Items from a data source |
══════════════════════════════

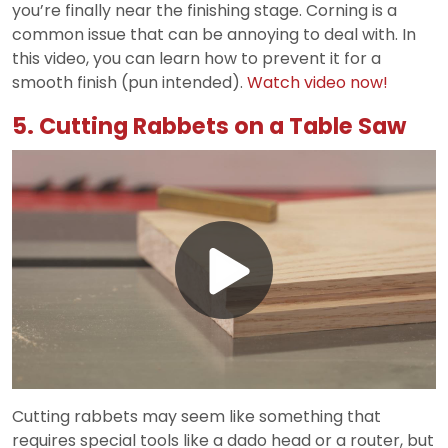
you’re finally near the finishing stage. Corning is a
common issue that can be annoying to deal with. In
this video, you can learn how to prevent it for a
smooth finish (pun intended).
Watch video now!
5. Cutting Rabbets on a Table Saw
Play
Video
Cutting rabbets may seem like something that
requires special tools like a dado head or a router, but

══════════════════════════════

Exercise brief |
Beginning with the line that holds "Cutting rabbets may seem like something that" and ending with the last line of the data, copy each line exactly and add nothing.

Result |
Cutting rabbets may seem like something that
requires special tools like a dado head or a router, but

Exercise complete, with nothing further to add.